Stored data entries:

= Beginning of Section =

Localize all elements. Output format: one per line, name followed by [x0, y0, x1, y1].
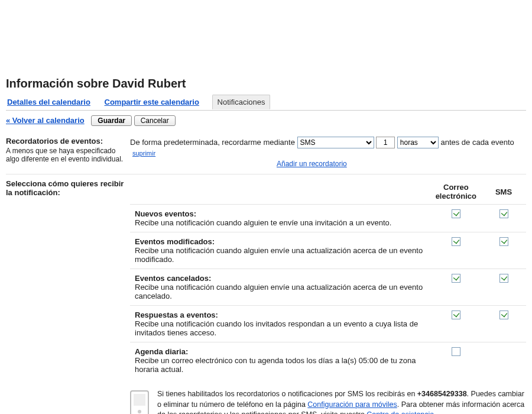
notify-table: Correo electrónico SMS Nuevos eventos:Re…	[130, 179, 526, 379]
reminder-unit-select[interactable]: horas	[397, 137, 439, 148]
table-row: Agenda diaria:Recibe un correo electróni…	[130, 342, 526, 379]
table-row: Eventos modificados:Recibe una notificac…	[130, 232, 526, 269]
reminder-trail-text: antes de cada evento	[440, 138, 514, 147]
checkbox[interactable]	[452, 274, 460, 283]
table-row: Respuestas a eventos:Recibe una notifica…	[130, 306, 526, 342]
checkbox[interactable]	[499, 310, 508, 319]
info-part4: .	[434, 410, 436, 414]
checkbox[interactable]	[499, 209, 508, 218]
checkbox[interactable]	[499, 237, 508, 246]
reminders-hint: A menos que se haya especificado algo di…	[6, 147, 130, 163]
checkbox[interactable]	[452, 347, 460, 356]
save-button[interactable]: Guardar	[91, 115, 132, 126]
reminder-remove-link[interactable]: suprimir	[132, 150, 155, 157]
notify-row-desc: Agenda diaria:Recibe un correo electróni…	[130, 342, 431, 379]
page-title: Información sobre David Rubert	[6, 77, 526, 90]
phone-icon	[130, 390, 149, 414]
tabs-bar: Detalles del calendario Compartir este c…	[6, 95, 526, 111]
tab-notifications[interactable]: Notificaciones	[212, 95, 271, 109]
table-row: Nuevos eventos:Recibe una notificación c…	[130, 205, 526, 232]
notify-label: Selecciona cómo quieres recibir la notif…	[6, 179, 130, 197]
mobile-settings-link[interactable]: Configuración para móviles	[307, 400, 397, 409]
reminder-number-input[interactable]	[376, 137, 395, 148]
notify-section: Selecciona cómo quieres recibir la notif…	[6, 174, 526, 414]
notify-row-desc: Nuevos eventos:Recibe una notificación c…	[130, 205, 431, 232]
col-sms: SMS	[481, 179, 526, 205]
notify-row-desc: Respuestas a eventos:Recibe una notifica…	[130, 306, 431, 342]
tab-share[interactable]: Compartir este calendario	[103, 95, 200, 109]
add-reminder-link[interactable]: Añadir un recordatorio	[277, 160, 526, 168]
cancel-button[interactable]: Cancelar	[134, 115, 176, 126]
tab-details[interactable]: Detalles del calendario	[6, 95, 92, 109]
info-part1: Si tienes habilitados los recordatorios …	[157, 390, 417, 398]
info-phone: +34685429338	[417, 390, 467, 398]
table-row: Eventos cancelados:Recibe una notificaci…	[130, 269, 526, 306]
action-row-top: « Volver al calendario Guardar Cancelar	[6, 115, 526, 126]
help-center-link[interactable]: Centro de asistencia	[366, 410, 434, 414]
back-link[interactable]: « Volver al calendario	[6, 116, 85, 125]
reminder-lead-text: De forma predeterminada, recordarme medi…	[130, 138, 295, 147]
reminders-section: Recordatorios de eventos: A menos que se…	[6, 132, 526, 174]
checkbox[interactable]	[499, 274, 508, 283]
checkbox[interactable]	[452, 237, 460, 246]
checkbox[interactable]	[452, 209, 460, 218]
reminder-method-select[interactable]: SMS	[297, 137, 374, 148]
notify-row-desc: Eventos modificados:Recibe una notificac…	[130, 232, 431, 269]
reminders-label: Recordatorios de eventos:	[6, 137, 130, 145]
col-email: Correo electrónico	[431, 179, 481, 205]
notify-row-desc: Eventos cancelados:Recibe una notificaci…	[130, 269, 431, 306]
checkbox[interactable]	[452, 310, 460, 319]
sms-info-box: Si tienes habilitados los recordatorios …	[130, 386, 526, 414]
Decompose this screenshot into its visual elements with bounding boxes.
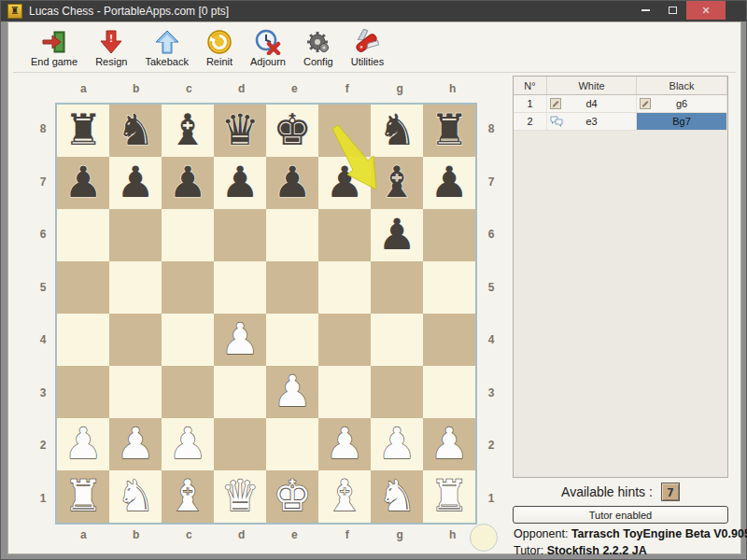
adjourn-button[interactable]: Adjourn bbox=[244, 27, 292, 69]
square-e1[interactable]: ♚ bbox=[266, 470, 318, 523]
square-f5[interactable] bbox=[318, 261, 371, 314]
square-a3[interactable] bbox=[57, 366, 109, 418]
square-h8[interactable]: ♜ bbox=[423, 105, 475, 157]
black-pawn[interactable]: ♟ bbox=[109, 157, 162, 209]
square-c5[interactable] bbox=[162, 261, 214, 314]
black-pawn[interactable]: ♟ bbox=[214, 157, 266, 209]
square-e6[interactable] bbox=[266, 209, 318, 261]
move-1-black[interactable]: g6 bbox=[637, 95, 727, 112]
square-g8[interactable]: ♞ bbox=[371, 105, 423, 157]
square-g5[interactable] bbox=[371, 261, 423, 314]
square-a8[interactable]: ♜ bbox=[57, 105, 109, 157]
square-d2[interactable] bbox=[214, 418, 266, 470]
square-c3[interactable] bbox=[162, 366, 214, 418]
square-d3[interactable] bbox=[214, 366, 266, 418]
white-pawn[interactable]: ♟ bbox=[266, 366, 318, 418]
square-b8[interactable]: ♞ bbox=[109, 105, 162, 157]
white-pawn[interactable]: ♟ bbox=[423, 418, 475, 470]
square-d1[interactable]: ♛ bbox=[214, 470, 266, 523]
square-g7[interactable]: ♝ bbox=[371, 157, 423, 209]
takeback-button[interactable]: Takeback bbox=[138, 27, 194, 69]
white-pawn[interactable]: ♟ bbox=[57, 418, 109, 470]
square-a6[interactable] bbox=[57, 209, 109, 261]
resign-button[interactable]: ! Resign bbox=[89, 27, 134, 69]
square-f6[interactable] bbox=[318, 209, 371, 261]
square-b1[interactable]: ♞ bbox=[109, 470, 162, 523]
square-b6[interactable] bbox=[109, 209, 162, 261]
square-b5[interactable] bbox=[109, 261, 162, 314]
square-h4[interactable] bbox=[423, 314, 475, 366]
square-f2[interactable]: ♟ bbox=[318, 418, 371, 470]
square-c1[interactable]: ♝ bbox=[162, 470, 214, 523]
move-1-white[interactable]: d4 bbox=[547, 95, 637, 112]
square-c4[interactable] bbox=[162, 314, 214, 366]
black-pawn[interactable]: ♟ bbox=[423, 157, 475, 209]
move-2-black-selected[interactable]: Bg7 bbox=[637, 113, 727, 130]
square-a1[interactable]: ♜ bbox=[57, 470, 109, 523]
square-d4[interactable]: ♟ bbox=[214, 314, 266, 366]
square-b4[interactable] bbox=[109, 314, 162, 366]
white-bishop[interactable]: ♝ bbox=[162, 470, 214, 523]
black-knight[interactable]: ♞ bbox=[371, 105, 423, 157]
square-d6[interactable] bbox=[214, 209, 266, 261]
square-h2[interactable]: ♟ bbox=[423, 418, 475, 470]
square-d5[interactable] bbox=[214, 261, 266, 314]
square-f3[interactable] bbox=[318, 366, 371, 418]
reinit-button[interactable]: Reinit bbox=[200, 27, 239, 69]
square-f1[interactable]: ♝ bbox=[318, 470, 371, 523]
square-a4[interactable] bbox=[57, 314, 109, 366]
square-c2[interactable]: ♟ bbox=[162, 418, 214, 470]
square-c8[interactable]: ♝ bbox=[162, 105, 214, 157]
square-c6[interactable] bbox=[162, 209, 214, 261]
square-b3[interactable] bbox=[109, 366, 162, 418]
square-b7[interactable]: ♟ bbox=[109, 157, 162, 209]
black-bishop[interactable]: ♝ bbox=[371, 157, 423, 209]
square-e3[interactable]: ♟ bbox=[266, 366, 318, 418]
square-e2[interactable] bbox=[266, 418, 318, 470]
square-g2[interactable]: ♟ bbox=[371, 418, 423, 470]
black-king[interactable]: ♚ bbox=[266, 105, 318, 157]
square-h6[interactable] bbox=[423, 209, 475, 261]
square-g1[interactable]: ♞ bbox=[371, 470, 423, 523]
white-king[interactable]: ♚ bbox=[266, 470, 318, 523]
black-rook[interactable]: ♜ bbox=[57, 105, 109, 157]
square-h1[interactable]: ♜ bbox=[423, 470, 475, 523]
black-knight[interactable]: ♞ bbox=[109, 105, 162, 157]
square-b2[interactable]: ♟ bbox=[109, 418, 162, 470]
square-h5[interactable] bbox=[423, 261, 475, 314]
maximize-button[interactable] bbox=[659, 1, 686, 20]
square-g3[interactable] bbox=[371, 366, 423, 418]
white-knight[interactable]: ♞ bbox=[371, 470, 423, 523]
close-button[interactable]: ✕ bbox=[686, 1, 726, 20]
square-g4[interactable] bbox=[371, 314, 423, 366]
config-button[interactable]: Config bbox=[297, 27, 340, 69]
end-game-button[interactable]: End game bbox=[24, 27, 84, 69]
white-queen[interactable]: ♛ bbox=[214, 470, 266, 523]
black-queen[interactable]: ♛ bbox=[214, 105, 266, 157]
white-pawn[interactable]: ♟ bbox=[109, 418, 162, 470]
white-pawn[interactable]: ♟ bbox=[214, 314, 266, 366]
black-pawn[interactable]: ♟ bbox=[318, 157, 371, 209]
square-f8[interactable] bbox=[318, 105, 371, 157]
white-pawn[interactable]: ♟ bbox=[162, 418, 214, 470]
white-knight[interactable]: ♞ bbox=[109, 470, 162, 523]
black-pawn[interactable]: ♟ bbox=[266, 157, 318, 209]
square-g6[interactable]: ♟ bbox=[371, 209, 423, 261]
square-h3[interactable] bbox=[423, 366, 475, 418]
black-pawn[interactable]: ♟ bbox=[57, 157, 109, 209]
square-e7[interactable]: ♟ bbox=[266, 157, 318, 209]
square-a5[interactable] bbox=[57, 261, 109, 314]
white-rook[interactable]: ♜ bbox=[423, 470, 475, 523]
square-f4[interactable] bbox=[318, 314, 371, 366]
square-c7[interactable]: ♟ bbox=[162, 157, 214, 209]
white-pawn[interactable]: ♟ bbox=[318, 418, 371, 470]
square-h7[interactable]: ♟ bbox=[423, 157, 475, 209]
white-pawn[interactable]: ♟ bbox=[371, 418, 423, 470]
black-rook[interactable]: ♜ bbox=[423, 105, 475, 157]
square-e5[interactable] bbox=[266, 261, 318, 314]
black-pawn[interactable]: ♟ bbox=[162, 157, 214, 209]
square-e4[interactable] bbox=[266, 314, 318, 366]
square-d7[interactable]: ♟ bbox=[214, 157, 266, 209]
tutor-enabled-button[interactable]: Tutor enabled bbox=[513, 506, 728, 524]
white-rook[interactable]: ♜ bbox=[57, 470, 109, 523]
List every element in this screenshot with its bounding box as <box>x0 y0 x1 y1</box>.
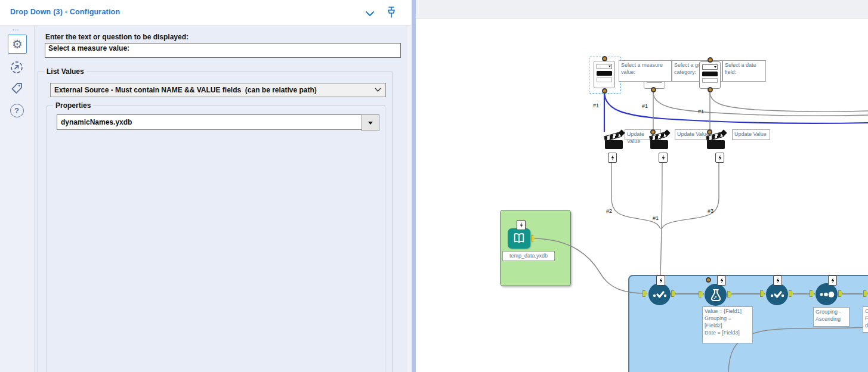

= End of Section =

**What the exercise asks:**
Find the lines above that contain "diaria" and report their number, without comment.

**Solved problem:**
2